From the records below, copy the lines that include "iPhone".

● **Data supplied**:
Start of Block
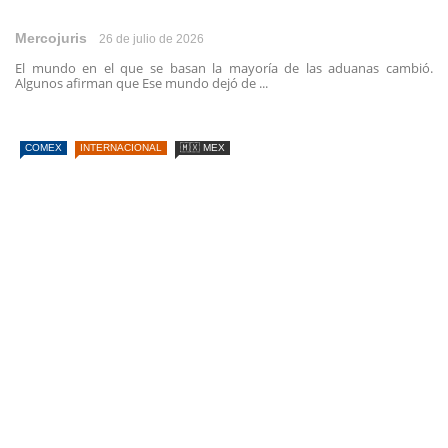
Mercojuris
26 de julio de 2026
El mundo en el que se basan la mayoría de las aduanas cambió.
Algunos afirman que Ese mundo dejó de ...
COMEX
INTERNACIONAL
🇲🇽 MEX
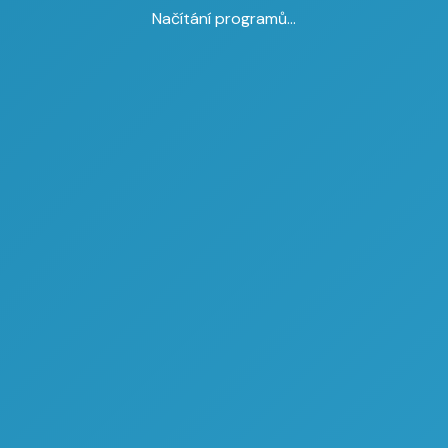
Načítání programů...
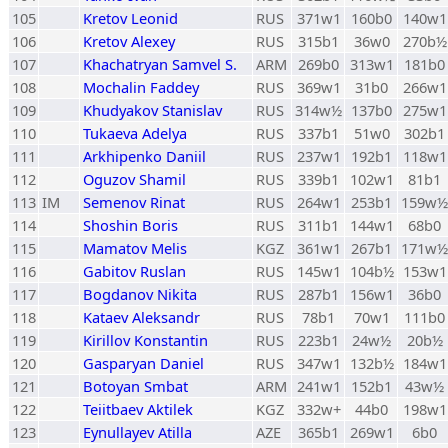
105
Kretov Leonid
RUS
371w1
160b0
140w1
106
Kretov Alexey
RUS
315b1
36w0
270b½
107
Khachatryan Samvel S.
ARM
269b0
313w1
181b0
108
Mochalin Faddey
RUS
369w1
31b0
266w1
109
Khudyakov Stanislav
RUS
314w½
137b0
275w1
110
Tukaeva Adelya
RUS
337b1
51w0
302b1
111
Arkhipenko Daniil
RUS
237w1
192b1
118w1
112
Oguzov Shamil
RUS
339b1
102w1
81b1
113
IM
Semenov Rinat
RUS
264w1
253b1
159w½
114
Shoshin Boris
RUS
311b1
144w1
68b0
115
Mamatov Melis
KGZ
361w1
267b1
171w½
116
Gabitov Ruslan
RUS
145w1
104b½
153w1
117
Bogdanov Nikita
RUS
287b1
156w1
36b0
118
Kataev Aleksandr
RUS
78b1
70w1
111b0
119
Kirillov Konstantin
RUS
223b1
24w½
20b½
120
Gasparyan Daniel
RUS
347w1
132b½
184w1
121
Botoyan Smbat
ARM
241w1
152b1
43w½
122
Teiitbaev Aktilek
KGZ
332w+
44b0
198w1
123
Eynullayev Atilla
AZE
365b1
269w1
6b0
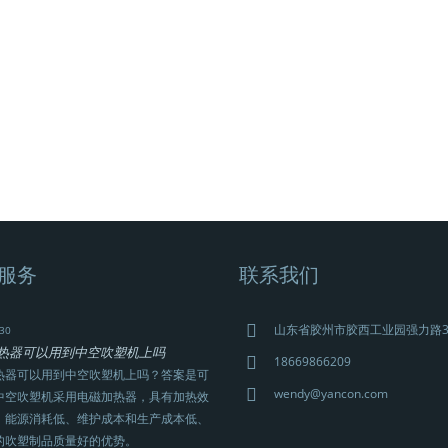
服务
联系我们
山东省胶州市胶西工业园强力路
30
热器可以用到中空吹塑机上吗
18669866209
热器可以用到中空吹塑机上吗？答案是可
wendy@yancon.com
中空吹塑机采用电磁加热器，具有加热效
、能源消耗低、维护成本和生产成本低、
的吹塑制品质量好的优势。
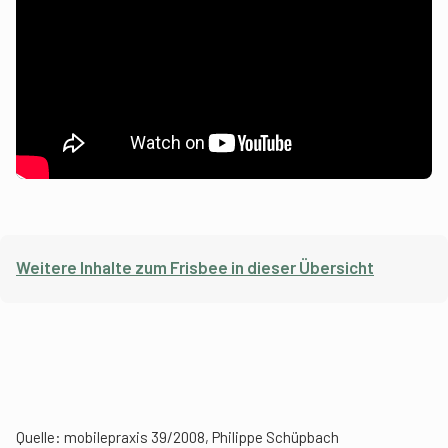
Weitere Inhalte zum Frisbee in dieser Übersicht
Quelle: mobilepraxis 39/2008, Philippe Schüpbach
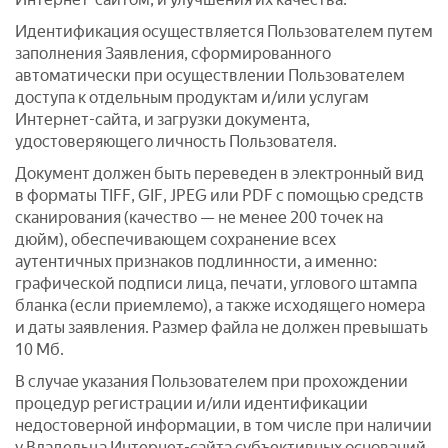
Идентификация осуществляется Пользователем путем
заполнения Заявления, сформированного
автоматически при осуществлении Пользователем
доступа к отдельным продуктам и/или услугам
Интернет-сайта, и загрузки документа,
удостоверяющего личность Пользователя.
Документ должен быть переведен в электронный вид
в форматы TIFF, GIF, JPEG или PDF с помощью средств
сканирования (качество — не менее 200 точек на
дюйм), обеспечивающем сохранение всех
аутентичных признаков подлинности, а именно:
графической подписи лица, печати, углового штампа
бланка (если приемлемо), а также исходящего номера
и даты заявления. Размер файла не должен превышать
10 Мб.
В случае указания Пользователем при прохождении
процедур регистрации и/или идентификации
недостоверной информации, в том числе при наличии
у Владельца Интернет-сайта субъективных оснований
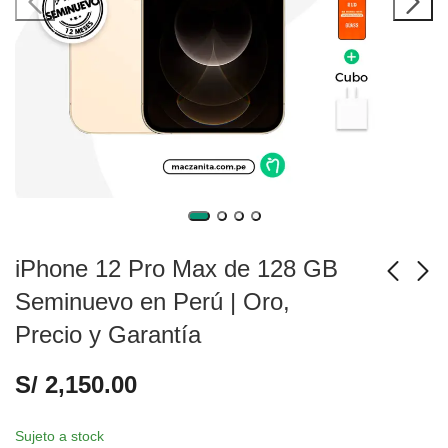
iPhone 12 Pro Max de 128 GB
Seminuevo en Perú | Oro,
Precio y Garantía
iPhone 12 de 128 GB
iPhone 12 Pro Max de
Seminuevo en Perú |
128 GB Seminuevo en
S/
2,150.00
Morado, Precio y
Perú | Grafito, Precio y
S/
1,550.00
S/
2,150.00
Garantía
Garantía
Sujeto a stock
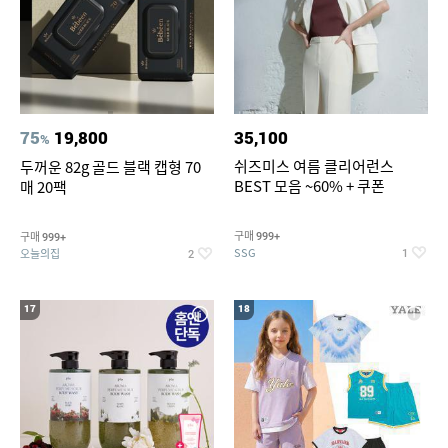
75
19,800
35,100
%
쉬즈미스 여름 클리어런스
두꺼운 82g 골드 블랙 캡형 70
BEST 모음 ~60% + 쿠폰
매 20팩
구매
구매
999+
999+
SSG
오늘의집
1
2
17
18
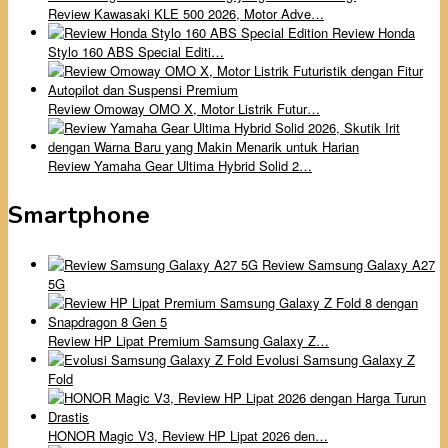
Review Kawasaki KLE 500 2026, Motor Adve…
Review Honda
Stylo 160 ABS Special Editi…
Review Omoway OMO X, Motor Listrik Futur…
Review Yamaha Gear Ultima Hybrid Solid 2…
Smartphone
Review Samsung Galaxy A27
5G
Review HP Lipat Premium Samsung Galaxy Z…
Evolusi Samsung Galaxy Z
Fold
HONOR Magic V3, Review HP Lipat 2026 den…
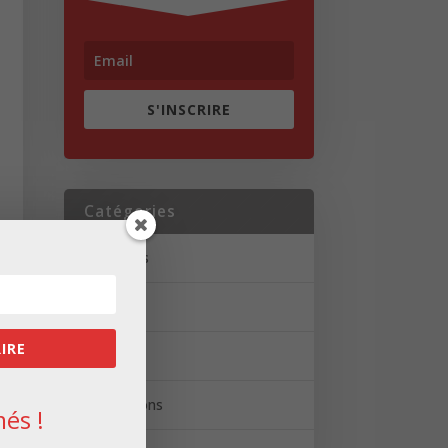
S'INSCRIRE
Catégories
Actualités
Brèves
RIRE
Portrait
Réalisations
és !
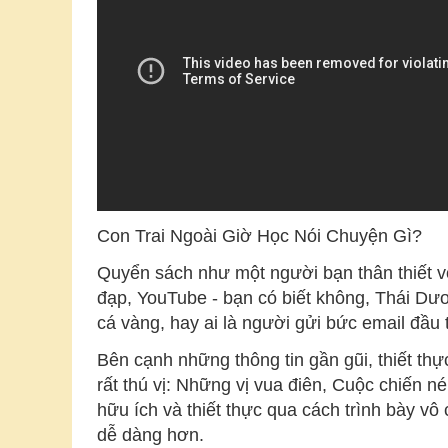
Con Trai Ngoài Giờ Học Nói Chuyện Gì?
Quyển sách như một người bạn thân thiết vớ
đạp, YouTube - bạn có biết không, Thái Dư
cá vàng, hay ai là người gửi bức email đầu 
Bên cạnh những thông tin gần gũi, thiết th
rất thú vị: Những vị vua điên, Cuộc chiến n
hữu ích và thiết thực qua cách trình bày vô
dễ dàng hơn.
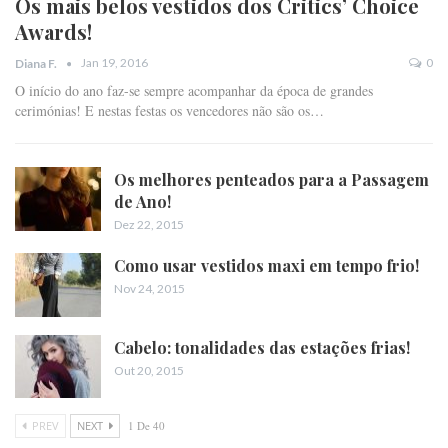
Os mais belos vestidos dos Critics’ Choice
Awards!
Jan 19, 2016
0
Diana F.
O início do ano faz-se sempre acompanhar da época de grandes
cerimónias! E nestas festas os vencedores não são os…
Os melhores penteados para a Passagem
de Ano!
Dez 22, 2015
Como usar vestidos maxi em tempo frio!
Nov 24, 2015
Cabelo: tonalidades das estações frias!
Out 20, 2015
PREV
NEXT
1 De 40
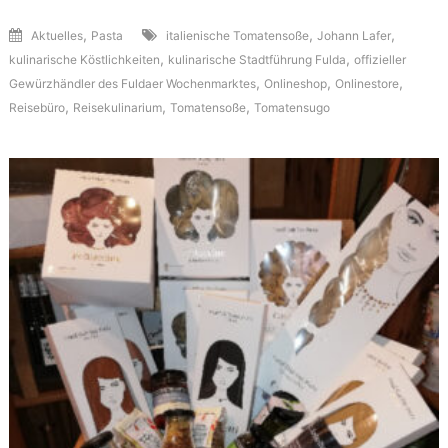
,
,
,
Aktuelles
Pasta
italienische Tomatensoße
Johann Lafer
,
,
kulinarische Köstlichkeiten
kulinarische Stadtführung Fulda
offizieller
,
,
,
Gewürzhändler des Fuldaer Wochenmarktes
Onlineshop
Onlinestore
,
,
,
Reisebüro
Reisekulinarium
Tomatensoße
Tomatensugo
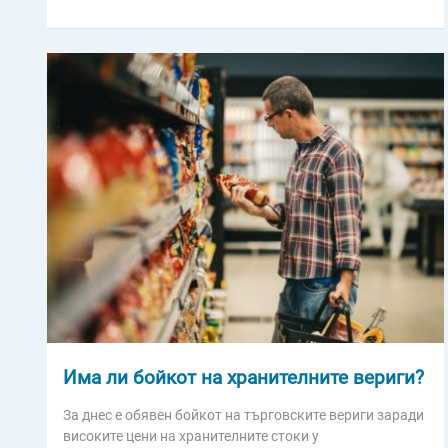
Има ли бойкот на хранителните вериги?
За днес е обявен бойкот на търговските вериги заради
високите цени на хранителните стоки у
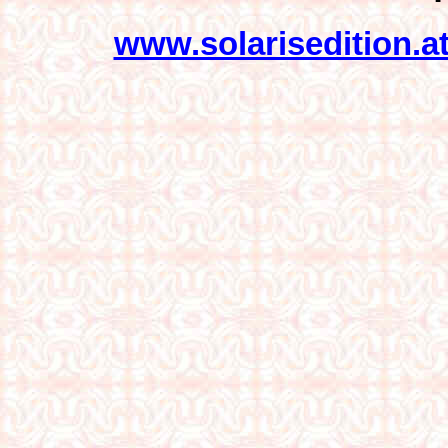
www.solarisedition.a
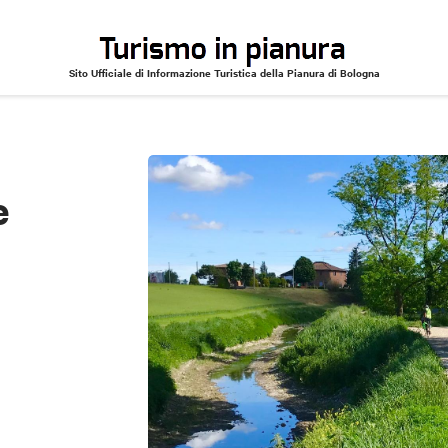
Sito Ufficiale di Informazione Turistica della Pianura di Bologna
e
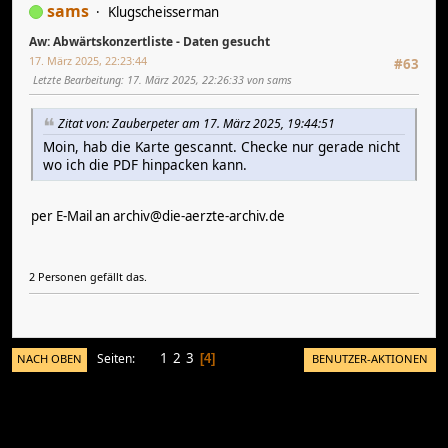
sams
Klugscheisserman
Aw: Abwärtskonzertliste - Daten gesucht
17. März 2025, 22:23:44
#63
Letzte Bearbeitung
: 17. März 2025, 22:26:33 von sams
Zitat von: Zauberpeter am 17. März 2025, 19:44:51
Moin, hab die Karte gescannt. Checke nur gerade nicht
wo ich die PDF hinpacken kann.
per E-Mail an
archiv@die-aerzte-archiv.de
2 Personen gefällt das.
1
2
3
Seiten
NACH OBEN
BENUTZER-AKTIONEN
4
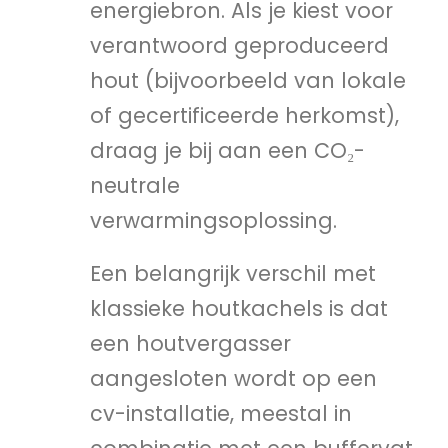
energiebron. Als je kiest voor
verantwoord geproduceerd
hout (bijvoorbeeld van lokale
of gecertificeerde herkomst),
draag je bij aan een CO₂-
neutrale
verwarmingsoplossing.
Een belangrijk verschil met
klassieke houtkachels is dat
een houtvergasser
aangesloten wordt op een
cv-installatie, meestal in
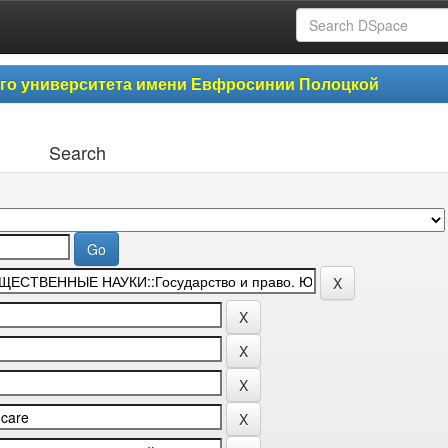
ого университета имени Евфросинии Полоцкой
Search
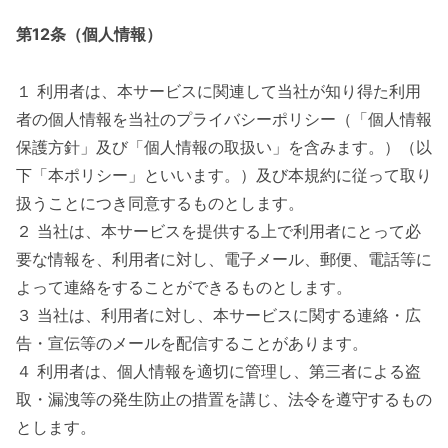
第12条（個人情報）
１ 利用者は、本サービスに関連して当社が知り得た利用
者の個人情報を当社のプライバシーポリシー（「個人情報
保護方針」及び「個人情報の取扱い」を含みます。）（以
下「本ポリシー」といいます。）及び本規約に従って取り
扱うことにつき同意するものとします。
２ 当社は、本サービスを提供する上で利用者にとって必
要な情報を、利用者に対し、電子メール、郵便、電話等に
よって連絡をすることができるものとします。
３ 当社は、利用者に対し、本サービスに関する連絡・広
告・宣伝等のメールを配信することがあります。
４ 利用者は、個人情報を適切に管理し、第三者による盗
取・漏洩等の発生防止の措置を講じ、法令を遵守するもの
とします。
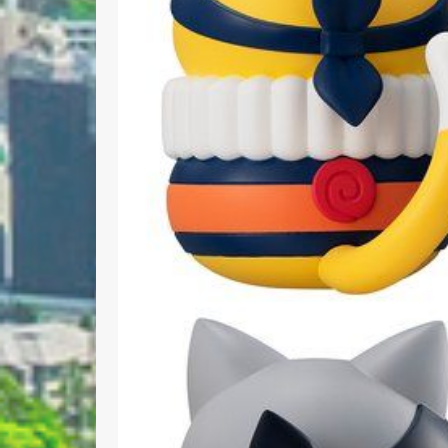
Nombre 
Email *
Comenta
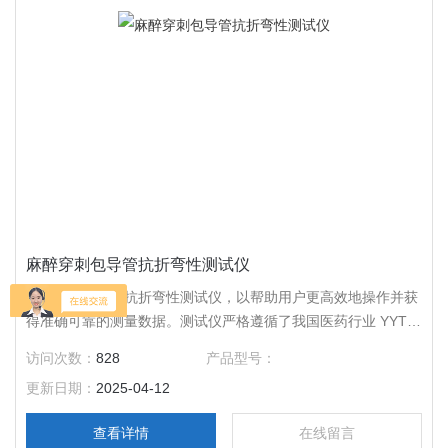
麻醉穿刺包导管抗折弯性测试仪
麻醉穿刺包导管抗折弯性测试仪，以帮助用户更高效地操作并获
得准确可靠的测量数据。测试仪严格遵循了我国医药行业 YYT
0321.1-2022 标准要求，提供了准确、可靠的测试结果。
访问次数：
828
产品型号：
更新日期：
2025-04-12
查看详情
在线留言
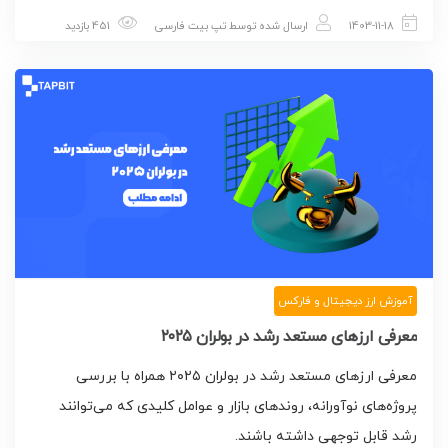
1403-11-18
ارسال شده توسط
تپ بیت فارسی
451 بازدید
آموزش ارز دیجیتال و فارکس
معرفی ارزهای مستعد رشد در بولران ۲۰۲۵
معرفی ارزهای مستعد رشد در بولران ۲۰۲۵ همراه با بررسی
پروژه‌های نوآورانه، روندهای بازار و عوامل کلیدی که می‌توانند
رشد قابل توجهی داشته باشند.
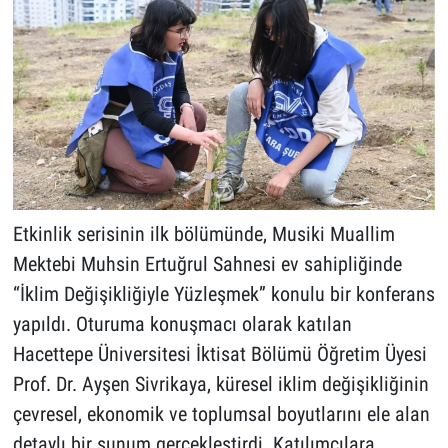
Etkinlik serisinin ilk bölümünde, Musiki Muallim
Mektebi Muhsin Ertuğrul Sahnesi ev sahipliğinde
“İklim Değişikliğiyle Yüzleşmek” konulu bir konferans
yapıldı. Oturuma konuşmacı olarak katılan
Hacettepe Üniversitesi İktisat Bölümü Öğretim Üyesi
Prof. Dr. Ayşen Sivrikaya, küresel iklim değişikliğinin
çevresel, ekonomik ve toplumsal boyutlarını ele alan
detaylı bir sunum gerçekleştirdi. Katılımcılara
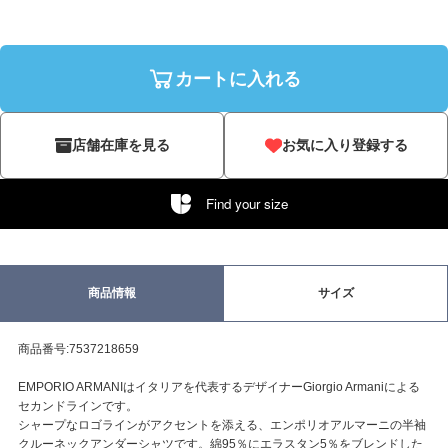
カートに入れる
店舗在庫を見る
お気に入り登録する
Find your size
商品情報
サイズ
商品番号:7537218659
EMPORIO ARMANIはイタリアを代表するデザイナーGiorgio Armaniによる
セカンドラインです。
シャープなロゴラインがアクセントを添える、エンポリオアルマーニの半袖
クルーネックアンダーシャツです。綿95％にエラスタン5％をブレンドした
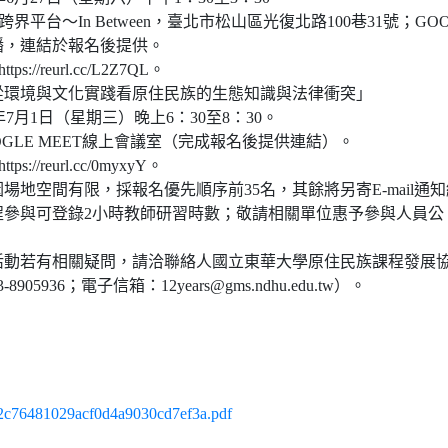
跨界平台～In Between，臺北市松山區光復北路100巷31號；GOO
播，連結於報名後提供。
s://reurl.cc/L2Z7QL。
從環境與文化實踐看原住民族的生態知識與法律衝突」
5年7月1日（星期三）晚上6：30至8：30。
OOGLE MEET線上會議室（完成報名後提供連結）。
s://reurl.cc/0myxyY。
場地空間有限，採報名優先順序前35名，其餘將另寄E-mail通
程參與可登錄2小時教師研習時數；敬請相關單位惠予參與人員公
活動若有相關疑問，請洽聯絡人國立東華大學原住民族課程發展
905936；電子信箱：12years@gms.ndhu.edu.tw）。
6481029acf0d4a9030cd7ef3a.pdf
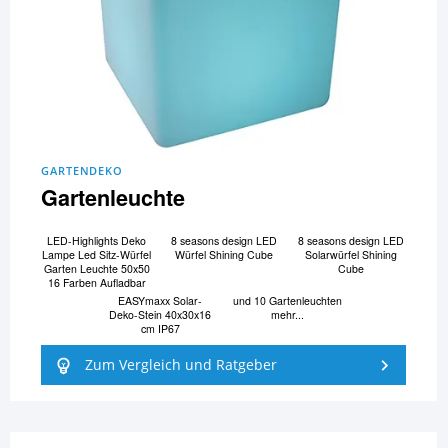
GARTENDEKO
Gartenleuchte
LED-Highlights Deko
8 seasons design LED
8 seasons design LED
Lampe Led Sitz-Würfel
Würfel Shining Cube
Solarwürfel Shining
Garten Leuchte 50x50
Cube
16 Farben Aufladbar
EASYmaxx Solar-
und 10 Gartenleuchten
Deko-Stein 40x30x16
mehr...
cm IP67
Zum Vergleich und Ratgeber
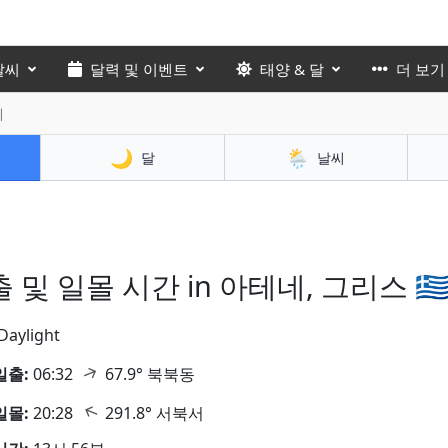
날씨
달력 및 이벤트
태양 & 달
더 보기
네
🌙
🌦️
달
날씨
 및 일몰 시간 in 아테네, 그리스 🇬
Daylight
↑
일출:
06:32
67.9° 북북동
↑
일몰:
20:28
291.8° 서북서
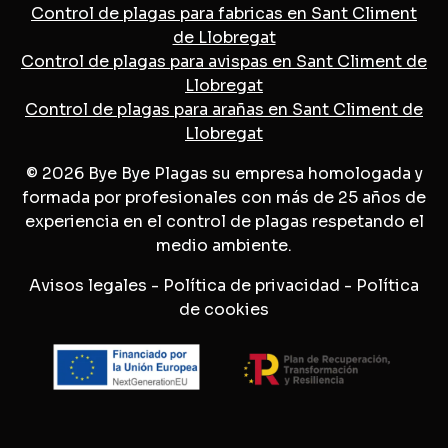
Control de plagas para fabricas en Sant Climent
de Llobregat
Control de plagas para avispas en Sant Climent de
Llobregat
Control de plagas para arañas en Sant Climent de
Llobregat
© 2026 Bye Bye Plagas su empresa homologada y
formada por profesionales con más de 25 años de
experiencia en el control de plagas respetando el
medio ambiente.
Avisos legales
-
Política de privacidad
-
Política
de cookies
End of Block
● **Expected output**:
iPhone 12 Pro Max de 128 GB
iPhone 12 de 128 GB
iPhone 12 Pro Max de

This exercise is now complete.